Now that The
New York Times, courtesy of Texas freedom of
information laws, has obtained some 350 pages of letters, Christmas cards,
birthday and anniversary greetings exchanged between former Enron CEO
Ken Lay and then-Gov. George W. Bush, a modest question: Up until the
balloon burst last fall, did "Kenny Boy" ever ask Bush for anything he DIDN'T get?

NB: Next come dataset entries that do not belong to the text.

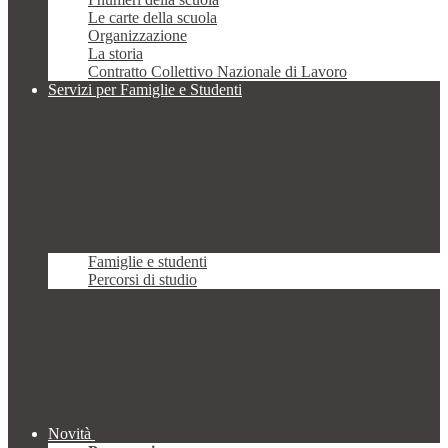
Le carte della scuola
Organizzazione
La storia
Contratto Collettivo Nazionale di Lavoro
Servizi per Famiglie e Studenti
Famiglie e studenti
Percorsi di studio
Novità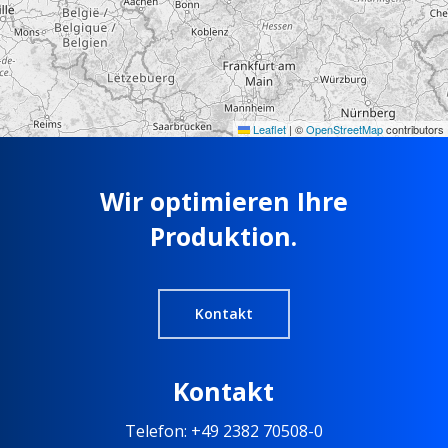
Leaflet
|
©
OpenStreetMap
contributors
Wir optimieren Ihre
Produktion.
Kontakt
Kontakt
Telefon: +49 2382 70508-0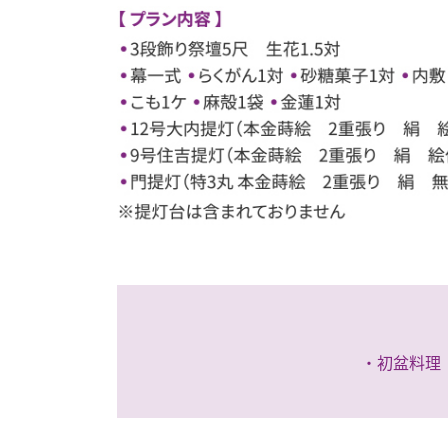
・初盆料理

Just the other day somebody on e-Bay.com was peddling a back issue
of the Enron corporate magazine. Gov. Bush was the cover boy, proudly
signing Texas's Enron-backed electric deregulation bill into law. How long
before TV networks start broadcasting endless replays of Bush's falsehood
that Lay was somebody he hardly knew who backed Democrat Ann Richards
in 1994? When will they dig up file footage of Daddy George, Dubya, and
Kenny Boy at the opening ceremonies of Houston's soon-to-be-renamed Enron
Field back in April 2000?
Despite endless iterations of the GOP party line that Enron is
a business, not a political scandal, the reality is otherwise. Whether or not
Bush administration functionaries broke the law is almost beside the point.
By the time Enron executives started begging cabinet members for help,
the company was so deeply entwined with the White House it was hard
to tell where it ended and the Bush administration began. No, the real
scandal is what's legal, and what Enron's collapse reveals about GOP
willingness to sacrifice its core constituency of small business and
individual investors to ruthless corporate buccaneers.

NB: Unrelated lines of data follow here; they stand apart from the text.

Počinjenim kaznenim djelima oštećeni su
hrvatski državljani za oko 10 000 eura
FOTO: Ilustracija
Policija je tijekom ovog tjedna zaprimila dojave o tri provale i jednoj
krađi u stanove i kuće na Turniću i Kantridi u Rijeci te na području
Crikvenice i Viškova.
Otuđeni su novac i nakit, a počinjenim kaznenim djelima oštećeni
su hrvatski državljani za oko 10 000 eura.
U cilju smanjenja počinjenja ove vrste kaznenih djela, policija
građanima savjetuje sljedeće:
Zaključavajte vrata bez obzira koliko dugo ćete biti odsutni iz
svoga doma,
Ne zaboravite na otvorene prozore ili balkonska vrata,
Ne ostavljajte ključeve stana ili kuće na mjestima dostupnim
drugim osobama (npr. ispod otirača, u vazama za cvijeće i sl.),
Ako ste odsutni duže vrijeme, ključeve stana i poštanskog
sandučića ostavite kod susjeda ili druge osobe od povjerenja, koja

Having learned nothing from
the fiscal meltdown caused by
"deregulation" of savings and loan banks twenty years ago, supposedly
conservative Republican ideologues continue to espouse what's actually
a form of radical corporate utopianism. Based upon a near-religious faith
in the sacramental power of money, GOP dogma holds that hyper-rich
corporate executives and board members are free of what traditional theology
calls original sin, and above temptation.
Classic conservatism mistrusts
concentrations of power on the
grounds that human nature is inherently prone to corruption. Today's
Republican savants, however, assure us that only government is wicked,
and that unchecked, unregulated corporate acquisitiveness produces purely
benign results. Their genius and spiritual worthiness proven by the
astronomical salaries and perks they award themselves, demigods like
Kenny Boy and his associates should be given near-total freedom to create for
their fellow Americans the best of all possible worlds. Bush himself,
who's earned nearly every dime he's got on one form of crony capitalism or
insider-trading or another, may or may not actually believe this rubbish.

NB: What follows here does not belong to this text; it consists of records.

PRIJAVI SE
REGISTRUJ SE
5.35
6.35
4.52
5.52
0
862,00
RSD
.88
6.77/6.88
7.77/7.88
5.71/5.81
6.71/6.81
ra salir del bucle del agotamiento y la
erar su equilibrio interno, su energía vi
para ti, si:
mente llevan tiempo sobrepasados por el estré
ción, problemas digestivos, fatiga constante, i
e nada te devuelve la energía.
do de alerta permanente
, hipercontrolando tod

But his political ascendancy depends entirely on his willingness to mouth it.
Ironically, as The New Republic has shown, Democrats proposed
at least four arguably conservative reforms duing the Clinton years that
could have prevented or greatly diminished the impact of the Enron collapse.
Congressional Republicans prevented them all from taking effect. In 1997,
Sen. Barbara Boxer [D-Cal] proposed a law forbidding employee's 401(k)
retirement pensions from investing more than 10 percent of their funds in
the employer's stock. Inconvenient to companies like Enron, which inflated
stock prices and padded pension funds by encouraging workers to put all
their eggs in one basket, Boxer's bill was gutted by GOP true believers.
Had it been enacted, it would have saved Enron employees from being
ruined when the company went under.
Also in 1997, Brooksley Born, head of the Commodity Futures Trading
Commission, proposed that corporations be required to disclose far more
information to investors regarding energy derivative trading. (Risky speculation
in oil and natural gas futures that helped bring Enron down.)
Born's predecessor Wendy Gramm, wife of Texas GOP Sen. Phil Gramm, had
made a ruling exempting Enron from scrutiny in 1993, then joined the company's
board of directors a few days later. Born's proposal was scuttled by House
Republicans after Iowa Rep. Jim Leach gave her a prolonged public scolding.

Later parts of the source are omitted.